There is some interest in the research community in targeting first generation stem cell therapies to the skin in order to reverse skin aging. These stem cell therapies use cells obtained from fat tissue or other well established sources, and in near all cases the transplanted cells near all die quite quickly following their introduction into the patient. Methods of cell production and sources of cells vary widely, and so do the observed benefits. Increased regeneration is widely claimed, but only intermittently proven. Benefits realized by patients largely derive from reductions in systemic inflammation and other effects on cell behavior resulting from the signaling provided briefly by the transplanted stem cells.
Today's open access paper on stem cell therapy in the context of the treatment of photoaging in the skin is an interesting companion piece to a recent review and earlier report on the use of mesenchymal stem cells in aging skin. Treatment of skin aging is an field of medicine almost swamped by the nonsense put out by the "anti-aging" marketplace, but there is some evidence for treatment with stem cells to be helpful. Caveat emptor, of course.
Human dermal fibroblasts (HDFs) are the primary cell type in the dermis and are responsible for extracellular matrix (ECM) deposition and remodeling, supplying skin with structural integrity and elasticity. In the process of skin aging, the quantity and proliferation rates of HDFs are declined, and collagen is reduced. On the other hand, matrix-degrading metalloproteinases (MMPs) are increased, degrading and changing the structure of the ECM, which accelerates the breakdown of connective tissue. All of these changes result in the thinning of the dermis, enhancement of wrinkles, and loss of elasticity.
Skin aging is caused by intrinsic factors (e.g., time, genetic factors, and hormones) and extrinsic factors (e.g., ultraviolet (UV) exposure and pollution). Eighty percent of skin aging primarily results from exposure to UV light, which is known as photoaging. Ultraviolet B (UVB) radiation penetrates the epithelial layer and causes DNA damage in the dermis of the skin. However, most UVB radiation directly affects cells in the upper dermis. Compared with HDFs in the lower dermis, more HDFs in the upper dermis suffer UVB-induced DNA damage. Failure of aged-cellular repair results in cell death. Healthy cells are gradually generated to replace the damaged cells to keep homeostasis.

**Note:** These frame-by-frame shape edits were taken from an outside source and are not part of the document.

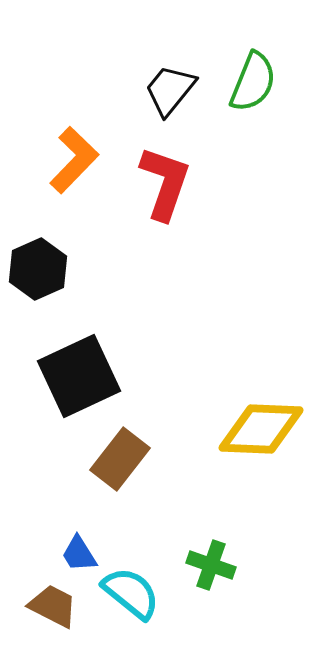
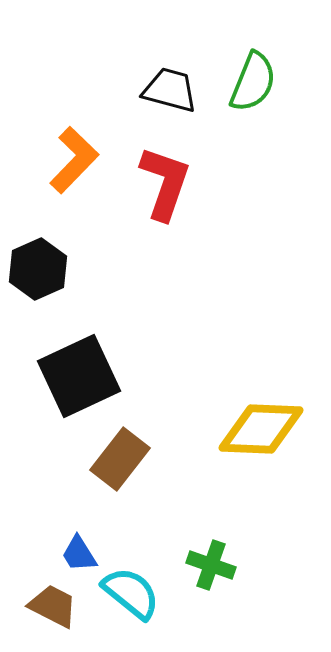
black trapezoid: rotated 66 degrees clockwise
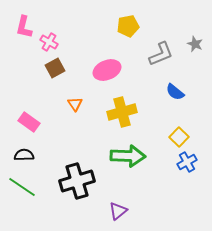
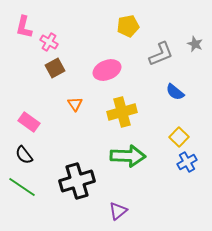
black semicircle: rotated 126 degrees counterclockwise
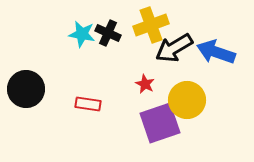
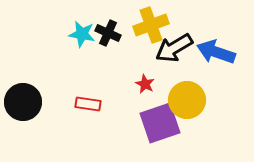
black circle: moved 3 px left, 13 px down
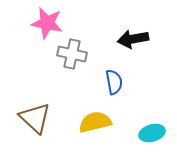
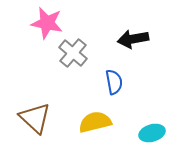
gray cross: moved 1 px right, 1 px up; rotated 28 degrees clockwise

Currently, some clinical studies have shown that autologous fat grafting, nanofat, and adipose stromal cells reduce wrinkles, increase dermal thickness, improve skin elasticity, and whiten skin. Adipose-derived stem cells (ASCs) play an important role in these therapies. ASCs have the ability to differentiate into different cell lineages, such as adipocytes, endothelial cells (ECs), osteocytes, cardiomyocytes, and neurons. In addition, ASCs secrete various biologically active molecules to repair damaged neighboring cells and influence the surrounding microenvironment. ASCs are considered a promising tool for cell-based therapy, especially in skin rejuvenation, wound healing, and scar remodeling. Because ASCs are usually injected into the subcutaneous fat layer, the paracrine effect of ASCs is the main mechanism by which skin rejuvenation occurs. However, the role of the paracrine effect of ASCs on the repair of different UVB-induced damaged HDFs is still unknown.

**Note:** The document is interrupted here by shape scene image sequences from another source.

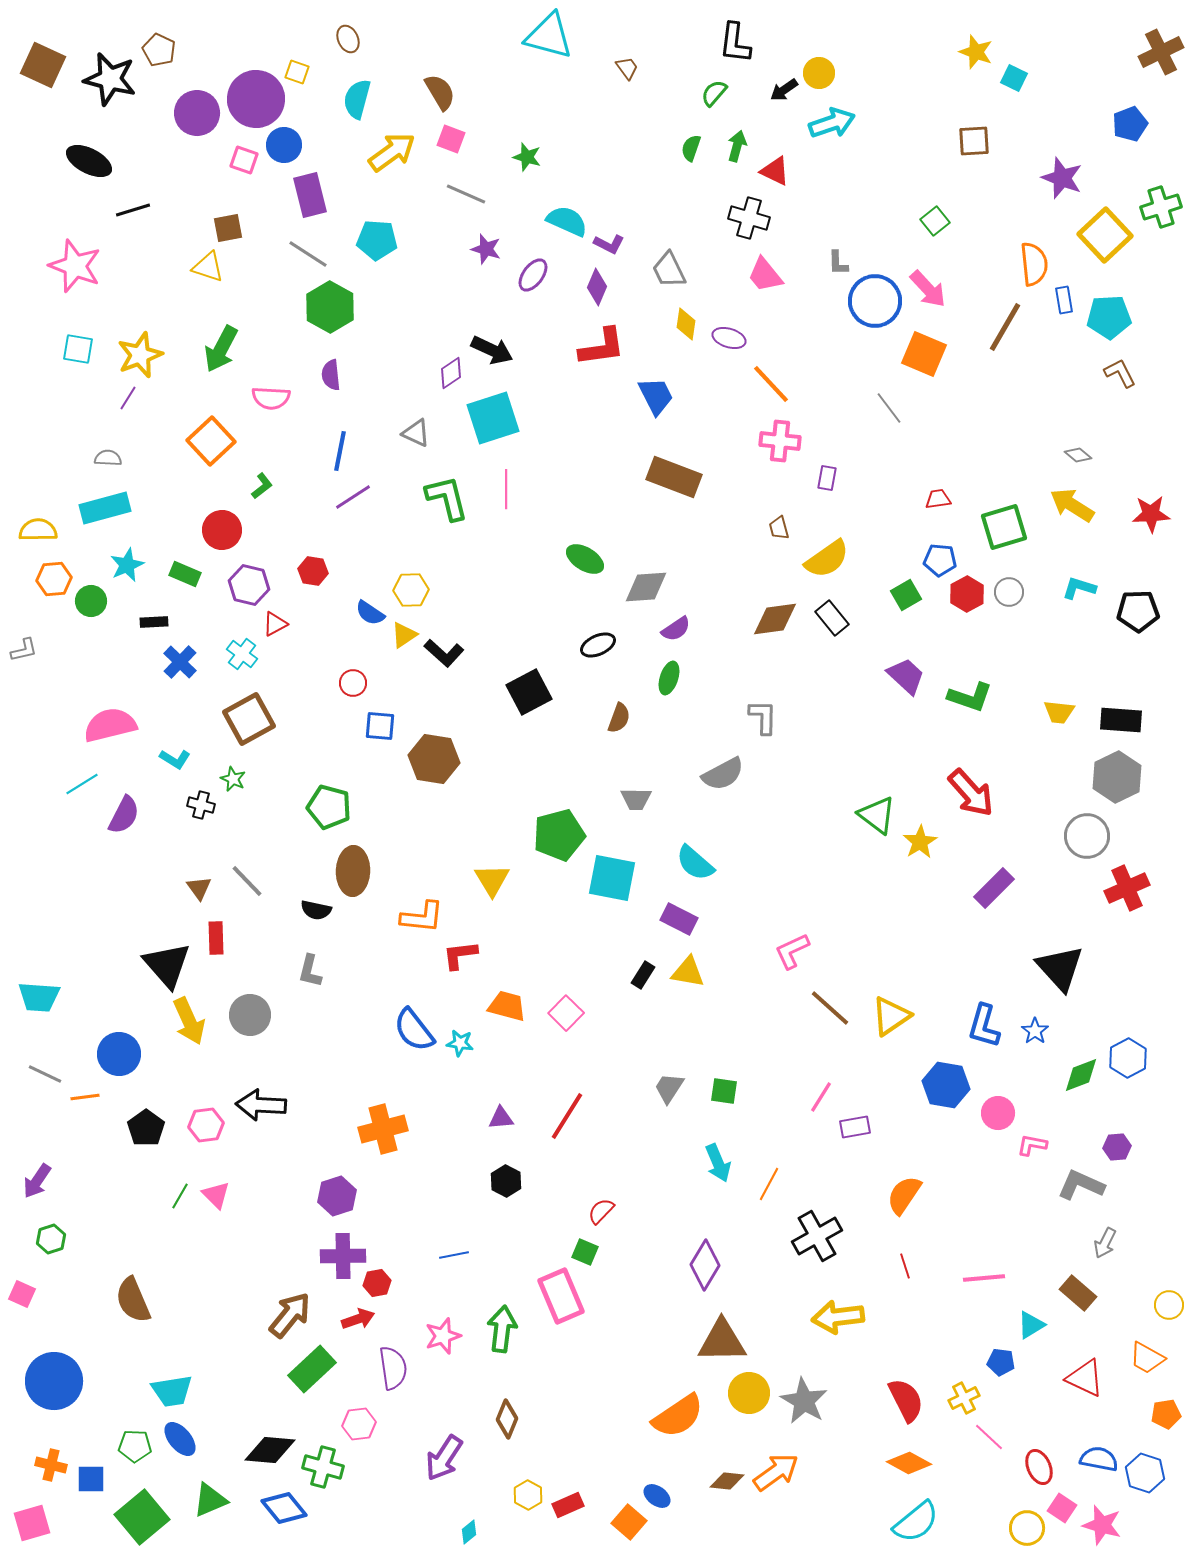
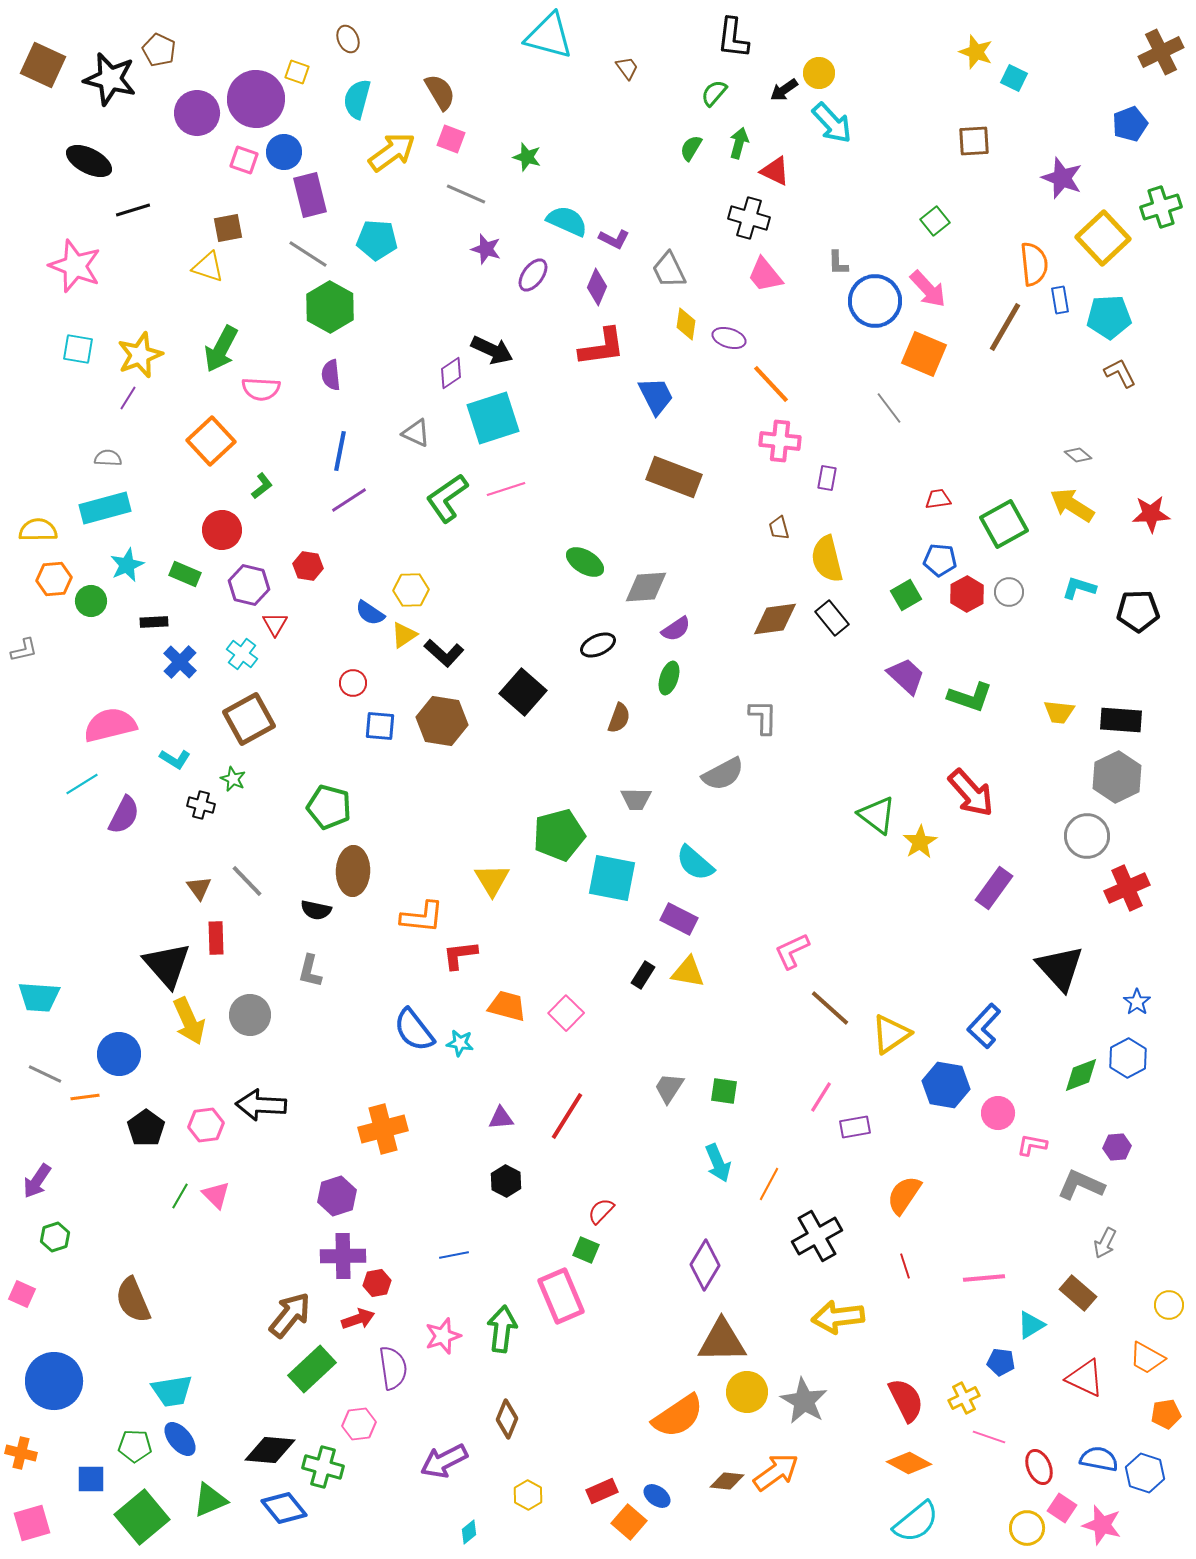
black L-shape at (735, 43): moved 2 px left, 5 px up
cyan arrow at (832, 123): rotated 66 degrees clockwise
blue circle at (284, 145): moved 7 px down
green arrow at (737, 146): moved 2 px right, 3 px up
green semicircle at (691, 148): rotated 12 degrees clockwise
yellow square at (1105, 235): moved 2 px left, 3 px down
purple L-shape at (609, 244): moved 5 px right, 5 px up
blue rectangle at (1064, 300): moved 4 px left
pink semicircle at (271, 398): moved 10 px left, 9 px up
pink line at (506, 489): rotated 72 degrees clockwise
purple line at (353, 497): moved 4 px left, 3 px down
green L-shape at (447, 498): rotated 111 degrees counterclockwise
green square at (1004, 527): moved 3 px up; rotated 12 degrees counterclockwise
green ellipse at (585, 559): moved 3 px down
yellow semicircle at (827, 559): rotated 111 degrees clockwise
red hexagon at (313, 571): moved 5 px left, 5 px up
red triangle at (275, 624): rotated 32 degrees counterclockwise
black square at (529, 692): moved 6 px left; rotated 21 degrees counterclockwise
brown hexagon at (434, 759): moved 8 px right, 38 px up
purple rectangle at (994, 888): rotated 9 degrees counterclockwise
yellow triangle at (891, 1016): moved 18 px down
blue L-shape at (984, 1026): rotated 27 degrees clockwise
blue star at (1035, 1031): moved 102 px right, 29 px up
green hexagon at (51, 1239): moved 4 px right, 2 px up
green square at (585, 1252): moved 1 px right, 2 px up
yellow circle at (749, 1393): moved 2 px left, 1 px up
pink line at (989, 1437): rotated 24 degrees counterclockwise
purple arrow at (444, 1458): moved 3 px down; rotated 30 degrees clockwise
orange cross at (51, 1465): moved 30 px left, 12 px up
red rectangle at (568, 1505): moved 34 px right, 14 px up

We hypothesized that ASCs could repair different UVB-damaged HDFs to various degrees via paracrine factors. To induce photoaging and natural aging in vitro and in vivo, HDFs and nude mice were irradiated with UVB light, and the control group received no irradiation. We found that ASCs enhanced HDF cell function. However, nonirradiated HDFs were more robust than UVB-irradiated HDFs after coculture with ASCs. This finding suggests that ASC treatment may more strongly impact HDFs in the lower dermis.